Guadeloupe : Patrons et pouvoir n’admettent pas la défaite, les travailleurs ne baissent pas la garde
Mis en ligne le 30 avril 2009 Convergences Monde
Le gouvernement a finalement décidé d’étendre à toutes les entreprises de l’île l’accord salarial signé le 26 février dernier après 44 jours de grève générale. L’accord, appelé Jacques Bino, du nom du syndicaliste tué lors de tirs dans une cité, après qu’un premier reniement du gouvernement eut tendu la situation, a cependant été amputé d’un article.
Cet article 5 stipulait que les entreprises prendraient elles-mêmes en charge l’augmentation des salaires de 200 euros, au terme des trois ans pendant lesquels l’État s’engage à l’assurer en partie. Le Medef, ayant usé pendant la grève de tous les moyens et ficelles pour ne pas sembler céder devant la détermination des travailleurs et de la population pauvre, a réussi cette pression sur le gouvernement.

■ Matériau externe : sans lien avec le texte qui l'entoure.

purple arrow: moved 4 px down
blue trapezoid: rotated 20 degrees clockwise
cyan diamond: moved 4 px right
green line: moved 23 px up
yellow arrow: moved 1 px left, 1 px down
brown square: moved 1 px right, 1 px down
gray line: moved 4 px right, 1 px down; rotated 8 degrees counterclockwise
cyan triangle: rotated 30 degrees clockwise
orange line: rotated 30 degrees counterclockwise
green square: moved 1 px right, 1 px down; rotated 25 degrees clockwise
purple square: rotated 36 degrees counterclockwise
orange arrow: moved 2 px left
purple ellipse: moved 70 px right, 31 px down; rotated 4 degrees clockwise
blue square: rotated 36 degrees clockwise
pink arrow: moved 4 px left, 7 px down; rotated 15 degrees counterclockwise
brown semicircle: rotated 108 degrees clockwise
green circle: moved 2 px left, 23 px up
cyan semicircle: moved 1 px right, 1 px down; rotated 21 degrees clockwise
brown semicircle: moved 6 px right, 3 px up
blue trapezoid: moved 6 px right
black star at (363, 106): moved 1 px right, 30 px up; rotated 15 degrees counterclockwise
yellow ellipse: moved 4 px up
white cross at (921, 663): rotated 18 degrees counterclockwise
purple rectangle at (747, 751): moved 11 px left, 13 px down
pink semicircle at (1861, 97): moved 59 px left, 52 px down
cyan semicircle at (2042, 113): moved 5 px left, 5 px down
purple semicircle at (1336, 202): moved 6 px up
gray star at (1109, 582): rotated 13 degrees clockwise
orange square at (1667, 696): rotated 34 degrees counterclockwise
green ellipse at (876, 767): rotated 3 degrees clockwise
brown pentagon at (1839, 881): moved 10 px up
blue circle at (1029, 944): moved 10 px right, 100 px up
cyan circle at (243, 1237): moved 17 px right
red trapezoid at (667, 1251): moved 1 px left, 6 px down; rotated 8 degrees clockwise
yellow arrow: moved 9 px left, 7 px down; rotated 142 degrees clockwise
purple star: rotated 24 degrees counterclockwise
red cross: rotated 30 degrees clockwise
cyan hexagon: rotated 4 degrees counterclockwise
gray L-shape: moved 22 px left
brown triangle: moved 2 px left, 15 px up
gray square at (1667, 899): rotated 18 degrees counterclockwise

Dans un communiqué, le LKP souligne que l’extension de l’accord Bino amputé de son article 5 ne le surprend guère : « C’est une décision de complaisance à l’égard du Medef alors que la quasi-totalité des grandes entreprises et fédérations adhérentes au Medef Guadeloupe ont signé l’accord Bino ‘initial’ prévoyant la prise en charge des augmentations de salaires par les employeurs au-delà des aides des collectivités (12 mois) et de l’État (36 mois) » .
Mais au mépris des écrits, pressions, manœuvres, calculs politiciens et patronaux, la réalité s’écrit d’une tout autre manière. Pour preuve, les luttes bien vivantes qui depuis la fin février marquent la Guadeloupe et la Martinique pour imposer l’accord Bino aux gros patrons békés, descendants des Blancs esclavagistes.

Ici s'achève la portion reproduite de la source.